While major labels continue to offer solid recordings of standard repertoire (Leonidas Kavakos and Enrico Pace's Beethoven sonatas for Decca stand out among them), the most provocative and fresh new products in classical music are coming from more versatile and independent labels and ensembles. Despite the removal and merger of many categories in 2011, the Recording Academy's nominations for the 2014 Grammy Awards represent more of the exciting innovation happening in the classical music world than ever before.

If the category for Best Classical Crossover Album had not been eliminated in 2011, Roomful of Teeth's eponymous debut album, released by the composer-led New Amsterdam Records, would be a strong favorite. In the new Grammys landscape, the genre-defying vocal ensemble has three nominations to its name, including Best Chamber Music/Small Ensemble performance and Best Engineered Album. Teeth's versatility is on full display, incorporating styles of many seemingly incongruous vocal traditions (think Bjork meets Ligeti meets yodeling) into their unique identity as an ensemble.

Many of the pieces on the album were written by members of the group, most notably Caroline Shaw's Partita for 8 Voices, a powerful, inventive work that received the 2013 Pulitzer Prize in Music as well as a nomination for Best Classical Composition.

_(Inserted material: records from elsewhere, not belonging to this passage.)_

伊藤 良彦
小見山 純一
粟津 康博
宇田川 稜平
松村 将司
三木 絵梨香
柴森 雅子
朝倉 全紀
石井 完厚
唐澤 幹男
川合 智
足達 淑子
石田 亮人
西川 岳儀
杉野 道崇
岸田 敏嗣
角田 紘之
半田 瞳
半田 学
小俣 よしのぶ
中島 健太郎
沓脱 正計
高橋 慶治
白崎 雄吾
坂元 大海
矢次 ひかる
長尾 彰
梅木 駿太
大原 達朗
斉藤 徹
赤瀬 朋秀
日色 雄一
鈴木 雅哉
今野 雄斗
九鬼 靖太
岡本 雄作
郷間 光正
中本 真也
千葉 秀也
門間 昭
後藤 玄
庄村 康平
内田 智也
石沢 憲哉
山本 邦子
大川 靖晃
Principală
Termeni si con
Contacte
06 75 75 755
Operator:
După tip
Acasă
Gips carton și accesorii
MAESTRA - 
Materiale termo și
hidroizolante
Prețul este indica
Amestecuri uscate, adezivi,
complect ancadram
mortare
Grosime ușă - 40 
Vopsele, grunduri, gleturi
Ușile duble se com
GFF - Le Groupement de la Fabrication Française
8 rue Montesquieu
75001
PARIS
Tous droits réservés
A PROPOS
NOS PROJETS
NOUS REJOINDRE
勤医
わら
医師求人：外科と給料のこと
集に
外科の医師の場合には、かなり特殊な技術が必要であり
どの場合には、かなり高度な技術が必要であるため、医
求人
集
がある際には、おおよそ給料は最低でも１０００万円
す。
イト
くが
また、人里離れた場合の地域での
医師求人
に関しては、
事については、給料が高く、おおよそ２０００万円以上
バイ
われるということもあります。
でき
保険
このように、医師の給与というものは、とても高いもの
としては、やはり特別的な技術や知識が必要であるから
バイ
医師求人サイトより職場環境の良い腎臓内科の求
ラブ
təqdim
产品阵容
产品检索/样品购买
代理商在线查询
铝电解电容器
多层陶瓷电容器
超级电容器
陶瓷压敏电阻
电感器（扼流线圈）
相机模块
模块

Perhaps the most thrilling record of 2013 is not on CD but a USB drive: MicroFest Records' debut release (catalogued as MF 1) is a performance of John Cage's The Ten Thousand Things, a work conceived during the height of his exploration of the ancient Chinese text I Ching. Cage writes that The Ten Thousand Things is not strictly a composition, but a series of works that can be played simultaneously in any combination, "a large work which will always be in progress and will never be finished; at the same time any part of it will be able to be performed."

Each of these extraordinary works, two for piano, one for a string player, one for a speaker, and one for percussion, are expertly performed in a live recording on CD, yet the real treasure of this album is the "I Ching Edition," a piece of software loaded on a USB drive that allows the listener to experience these works in any combination of their choosing or at random, allowing for endless combinations and permutations as Cage intended.

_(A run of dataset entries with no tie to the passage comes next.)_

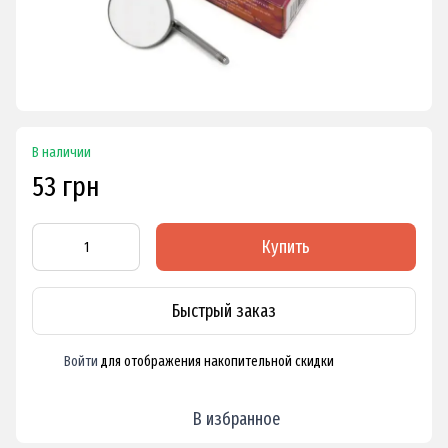
В наличии
53 грн
Купить
Быстрый заказ
Войти
для отображения накопительной скидки
%
В избранное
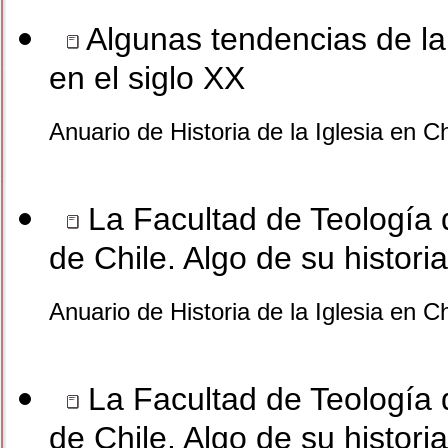
Algunas tendencias de la h
en el siglo XX
Anuario de Historia de la Iglesia en C
La Facultad de Teología d
de Chile. Algo de su histor
Anuario de Historia de la Iglesia en C
La Facultad de Teología d
de Chile. Algo de su histor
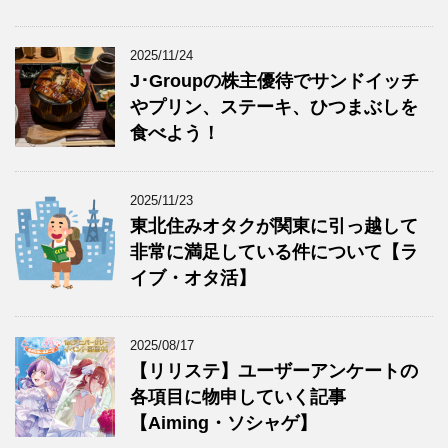
2025/11/24
J･Groupの株主優待でサンドイッチ
やプリン、ステーキ、ひつまぶしを
食べよう！
2025/11/23
東北住みオタクが関東に引っ越して
非常に満足している件について【ラ
イブ・オタ活】
2025/08/17
【リリステ】ユーザーアンケートの
各項目に物申していく記事
【Aiming・ソシャゲ】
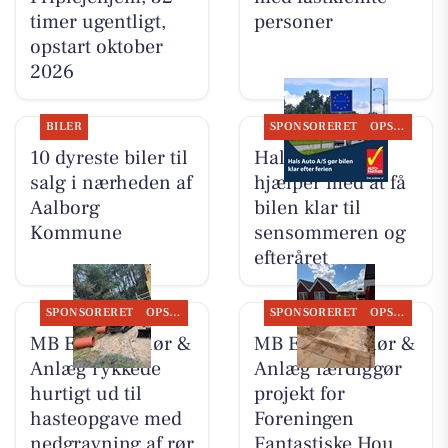
timer ugentligt,
personer
opstart oktober
2026
BILER
SPONSORERET
OPSLAGSTAVLEN
10 dyreste biler til
Hals Auto A/S
salg i nærheden af
hjælper med at få
Aalborg
bilen klar til
Kommune
sensommeren og
efteråret
SPONSORERET
OPSLAGSTAVLEN
SPONSORERET
OPSLAGSTAVLEN
MB Entreprenør &
MB Entreprenør &
Anlæg rykkede
Anlæg færdiggør
hurtigt ud til
projekt for
hasteopgave med
Foreningen
nedgravning af rør
Fantastiske Hou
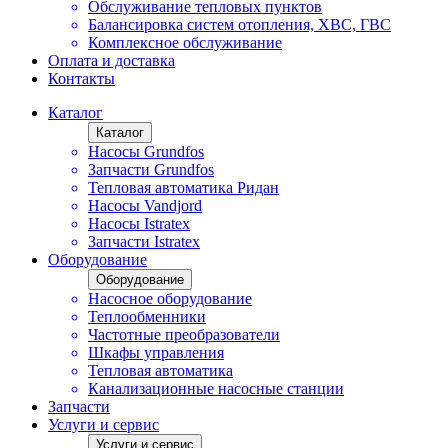
Обслуживание тепловых пунктов
Балансировка систем отопления, ХВС, ГВС
Комплексное обслуживание
Оплата и доставка
Контакты
Каталог
Каталог
Насосы Grundfos
Запчасти Grundfos
Тепловая автоматика Ридан
Насосы Vandjord
Насосы Istratex
Запчасти Istratex
Оборудование
Оборудование
Насосное оборудование
Теплообменники
Частотные преобразователи
Шкафы управления
Тепловая автоматика
Канализационные насосные станции
Запчасти
Услуги и сервис
Услуги и сервис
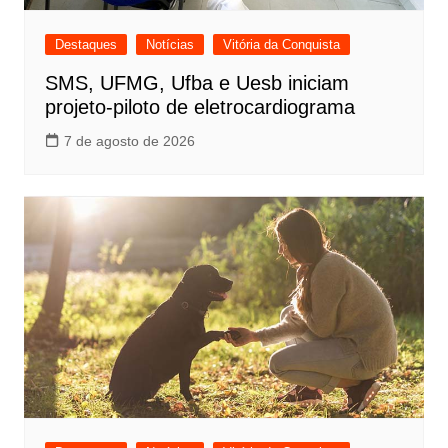
Destaques
Notícias
Vitória da Conquista
SMS, UFMG, Ufba e Uesb iniciam
projeto-piloto de eletrocardiograma
7 de agosto de 2026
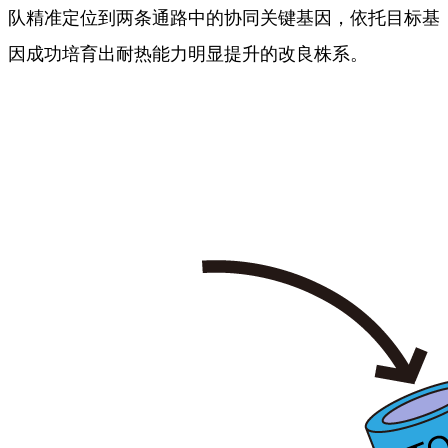
队精准定位到两条通路中的协同关键基因，依托目标基
因成功培育出耐热能力明显提升的改良株系。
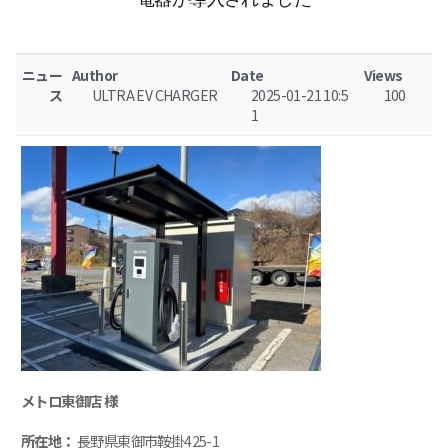
ニュー
Author
Date
Views
ス
ULTRA EV CHARGER
2025-01-21 10:5
100
1
メトロ東御店 様
所在地：
長野県東御市鞍掛425-1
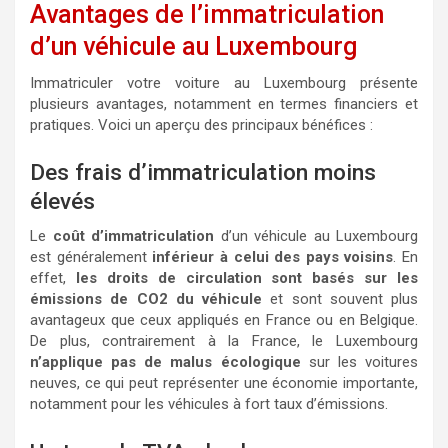
Avantages de l’immatriculation
d’un véhicule au Luxembourg
Immatriculer votre voiture au Luxembourg présente
plusieurs avantages, notamment en termes financiers et
pratiques. Voici un aperçu des principaux bénéfices :
Des frais d’immatriculation moins
élevés
Le
coût d’immatriculation
d’un véhicule au Luxembourg
est généralement
inférieur à celui des pays voisins
. En
effet,
les droits de circulation sont basés sur les
émissions de CO2 du véhicule
et sont souvent plus
avantageux que ceux appliqués en France ou en Belgique.
De plus, contrairement à la France, le Luxembourg
n’applique pas de malus écologique
sur les voitures
neuves, ce qui peut représenter une économie importante,
notamment pour les véhicules à fort taux d’émissions.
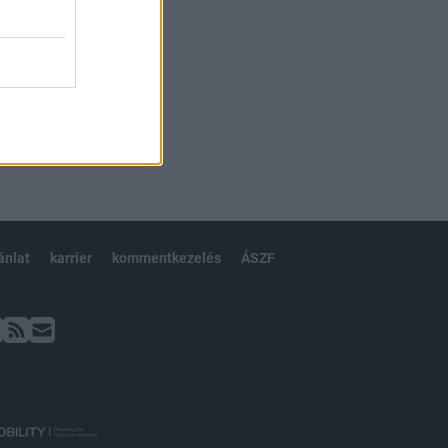
ánlat
karrier
kommentkezelés
ÁSZF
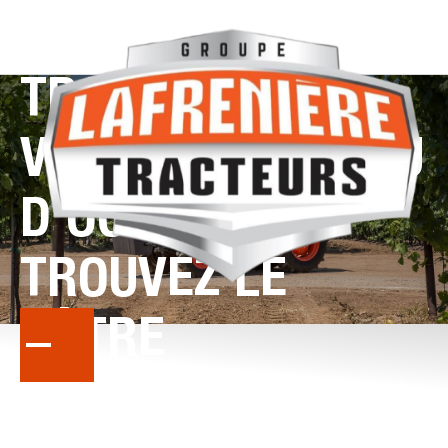
TRACTEUR
À
VENDRE
:
NEUF
OU
D’OCCASION,
TROUVEZ
LE
VÔTRE
Interdum augue egestas morbi dolor sit massa.
Faucibus iaculis purus porttitor nulla
aliquet nisi
diam sed praesent. Vestibulum id
quam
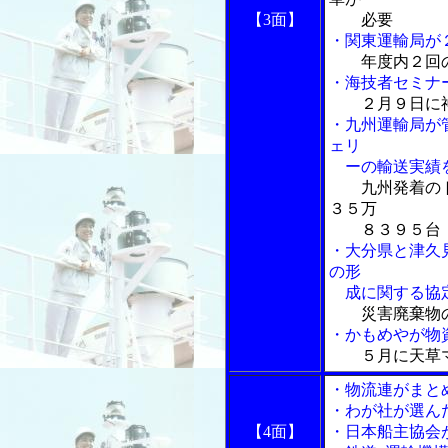
【3面】
必要
・関東運輸局が
年度内２回
・海技者セミナ
２月９日に
・九州運輸局が
ェリ
ーの輸送実績
九州発着の
３５万
８３９５台
・大分県と津久
の形
成に関する協
災害廃棄物
・かもめやが物
５月に天草
・物流連がまと
・わが社が選ん
【4面】
・日本船主協会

During the course of the 488-day lockout, the Minnesota Orchestra was nominated for Best Orchestral Performance twice — first for their recording of Sibelius's 2nd and 5th Symphonies in 2012, and again this year for their stellar offering of his 1st and 4th Symphonies. This time around they face stiff competition with a Rite of Spring from Simon Rattle and the Berlin Philharmonic, a recording that stands out among the multitudes of Rites this year; and a fresh, energetic reading of Schumann's 2nd Symphony by the late Claudio Abbado and Orchestra Mozart. Even though their nominations are for the musicians' work as the Minnesota Orchestra, the musicians' continued relevance and active concert schedule during the lockout demonstrates the growing power of independent, artist-led organizations.

The 56th annual Grammys will be awarded this Sunday, January 26, at Staples Center in L.A. The ceremony will be broadcast on CBS from 7:00-10:30 p.m. CST.

Matt Beckmann is a freelance cellist based in the New York City area.